Metadata-Version: 2.1
Name: spacy-chunks
Version: 0.0.2
Summary: An easy way to chunk spacy docs.
Home-page: https://github.com/wjbmattingly/spacy-chunks
Author: William J. B. Mattingly
Classifier: Development Status :: 3 - Alpha
Classifier: Intended Audience :: Developers
Classifier: Natural Language :: English
Classifier: Programming Language :: Python :: 3
Classifier: Programming Language :: Python :: 3.7
Classifier: Programming Language :: Python :: 3.8
Classifier: Programming Language :: Python :: 3.9
Classifier: Programming Language :: Python :: 3.10
Requires-Python: >=3.7
Description-Content-Type: text/markdown
License-File: LICENSE
Requires-Dist: spacy >=3.0.0

# spaCy Chunks

spaCy Chunks is a custom pipeline component for spaCy that allows you to generate overlapping chunks of sentences or tokens from a document. This component is useful for various NLP tasks that require processing text in smaller, potentially overlapping segments.

## Features

- Chunk by sentences or tokens
- Configurable chunk size
- Adjustable overlap between chunks
- Option to truncate incomplete chunks

## Installation

To use spaCy Chunks, you need to have spaCy installed. You can install spaCy using pip:

```bash
pip install spacy
pip install spacy_chunks
```

Download a spaCy model:

```bash
python -m spacy download en_core_web_sm
```

## Usage

Here's how to use the spaCy Chunks component:

```python
import spacy

# Load a spaCy model
nlp = spacy.load("en_core_web_sm")

# Add the chunking component to the pipeline
nlp.add_pipe("chunking", last=True, config={
    "chunking_method": "sentence",
    "chunk_size": 2,
    "overlap": 1,
    "truncate": True
})

# Process a text
text = "This is the first sentence. This is the second one. And here's the third. The fourth is here. And a fifth."
doc = nlp(text)

# Print the chunks
print("Chunks:")
for i, chunk in enumerate(doc._.chunks, 1):
    print(f"Chunk {i}: {[sent.text for sent in chunk]}")
```

Output:
```
Chunks:
Chunk 1: ['This is the first sentence.', 'This is the second one.']
Chunk 2: ['This is the second one.', "And here's the third."]
Chunk 3: ["And here's the third.", 'The fourth is here.']
Chunk 4: ['The fourth is here.', 'And a fifth.']
```

## Configuration

When adding the chunking component to your pipeline, you can configure the following parameters:

- `chunking_method`: "sentence" or "token" (default: "sentence")
- `chunk_size`: Number of sentences or tokens per chunk (default: 3)
- `overlap`: Number of overlapping sentences or tokens between chunks (default: 0)
- `truncate`: Whether to remove incomplete chunks at the end (default: True)

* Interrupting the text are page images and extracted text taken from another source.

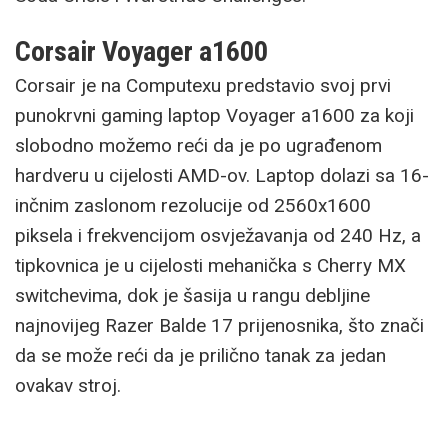
Corsair Voyager a1600
Corsair je na Computexu predstavio svoj prvi
punokrvni gaming laptop Voyager a1600 za koji
slobodno možemo reći da je po ugrađenom
hardveru u cijelosti AMD-ov. Laptop dolazi sa 16-
inčnim zaslonom rezolucije od 2560x1600
piksela i frekvencijom osvježavanja od 240 Hz, a
tipkovnica je u cijelosti mehanička s Cherry MX
switchevima, dok je šasija u rangu debljine
najnovijeg Razer Balde 17 prijenosnika, što znači
da se može reći da je prilično tanak za jedan
ovakav stroj.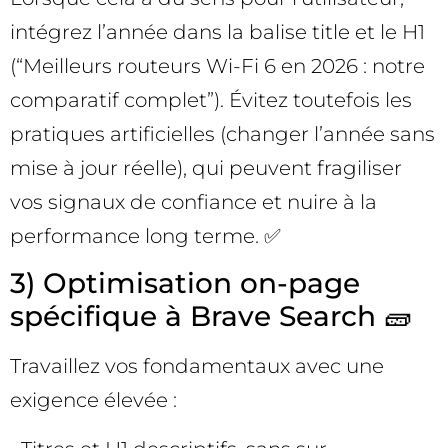
intégrez l’année dans la balise title et le H1
(“Meilleurs routeurs Wi-Fi 6 en 2026 : notre
comparatif complet”). Évitez toutefois les
pratiques artificielles (changer l’année sans
mise à jour réelle), qui peuvent fragiliser
vos signaux de confiance et nuire à la
performance long terme. ✅
3) Optimisation on-page
spécifique à Brave Search 🧱
Travaillez vos fondamentaux avec une
exigence élevée :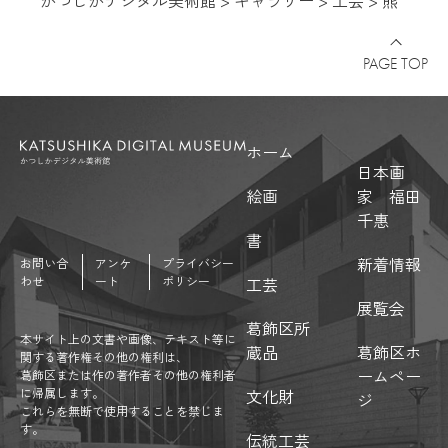
かつしかデジタル美術館
>
ギャラリー
>
工芸
>
熊
PAGE TOP
ホーム
日本画
絵画
家 福田
千惠
書
新着情報
お問い合
アンケ
プライバシー
わせ
ート
ポリシー
工芸
展覧会
葛飾区所
本サイト上の文書や画像、テキスト等に
蔵品
葛飾区ホ
関する著作権その他の権利は、
ームペー
葛飾区または作の著作者その他の権利者
に帰属します。
文化財
ジ
これらを無断で使用することを禁じま
す。
伝統工芸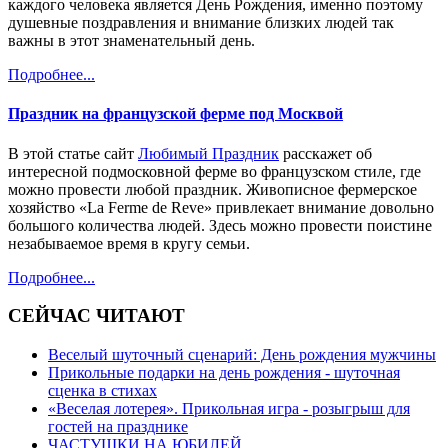
каждого человека является День Рождения, именно поэтому
душевные поздравления и внимание близких людей так
важны в этот знаменательный день.
Подробнее...
Праздник на французской ферме под Москвой
В этой статье сайт
Любимый Праздник
расскажет об
интересной подмосковной ферме во французском стиле, где
можно провести любой праздник. Живописное фермерское
хозяйство «La Ferme de Reve» привлекает внимание довольно
большого количества людей. Здесь можно провести поистине
незабываемое время в кругу семьи.
Подробнее...
СЕЙЧАС ЧИТАЮТ
Веселый шуточный сценарий: День рождения мужчины
Прикольные подарки на день рождения - шуточная
сценка в стихах
«Веселая лотерея». Прикольная игра - розыгрыш для
гостей на празднике
ЧАСТУШКИ НА ЮБИЛЕЙ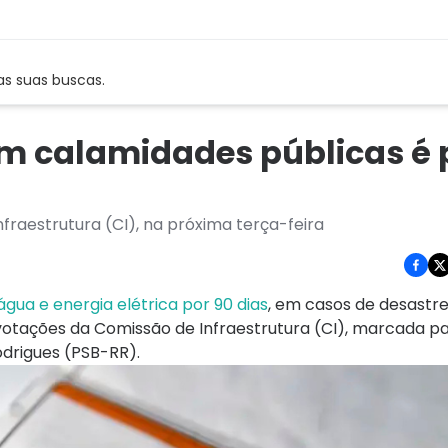
as suas buscas.
 em calamidades públicas é
nfraestrutura (CI), na próxima terça-feira
gua e energia elétrica por 90 dias
, em casos de desastre
 votações da Comissão de Infraestrutura (CI), marcada p
odrigues (PSB-RR).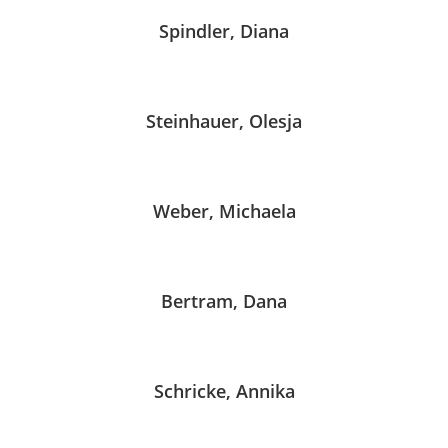
Spindler, Diana
Steinhauer, Olesja
Weber, Michaela
Bertram, Dana
Schricke, Annika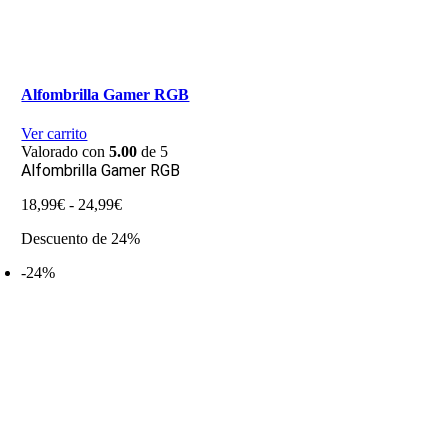
Alfombrilla Gamer RGB
Ver carrito
Valorado con
5.00
de 5
Alfombrilla Gamer RGB
Rango
18,99
€
-
24,99
€
de
Descuento de 24%
precios:
desde
-24%
18,99€
hasta
24,99€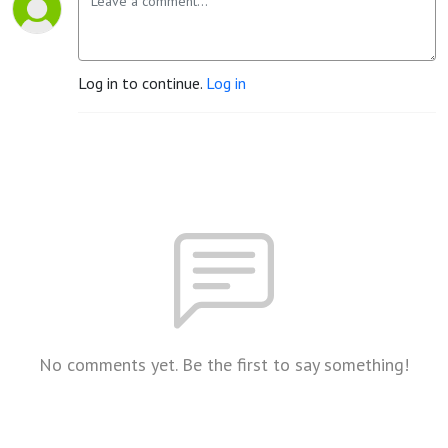
Log in to continue.
Log in
No comments yet. Be the first to say something!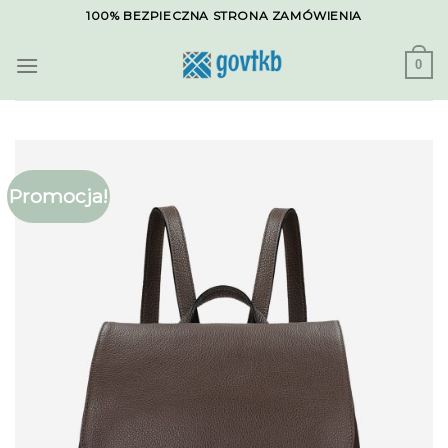
Skip
100% BEZPIECZNA STRONA ZAMÓWIENIA
to
content
0
Promocja!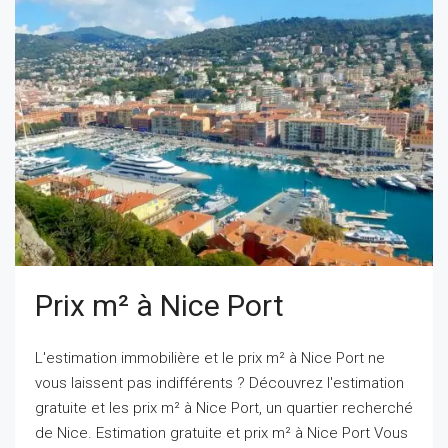
Prix m² à Nice Port
L'estimation immobilière et le prix m² à Nice Port ne
vous laissent pas indifférents ? Découvrez l'estimation
gratuite et les prix m² à Nice Port, un quartier recherché
de Nice. Estimation gratuite et prix m² à Nice Port Vous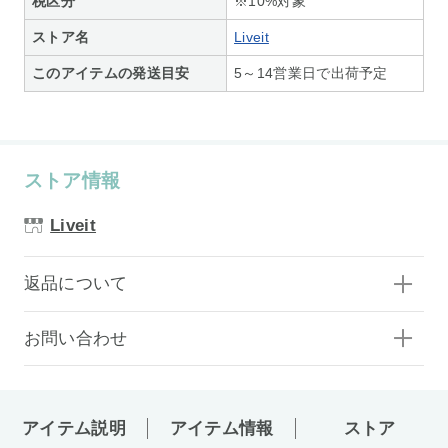
税区分
※10%対象
ストア名
Liveit
このアイテムの発送目安
5～14営業日で出荷予定
ストア情報
Liveit
返品について
お問い合わせ
アイテム説明
アイテム情報
ストア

## Changing Configuration Dynamically

You can change the configuration of the chunking component dynamically:

```python
# Change chunk size
nlp.get_pipe("chunking").chunk_size = 3

# Disable truncation
nlp.get_pipe("chunking").truncate = False

# Process the text again with new settings
doc = nlp(text)
```

## Contributing

Contributions to spaCy Chunks are welcome! Please feel free to submit a Pull Request.

## License

This project is licensed under the MIT License.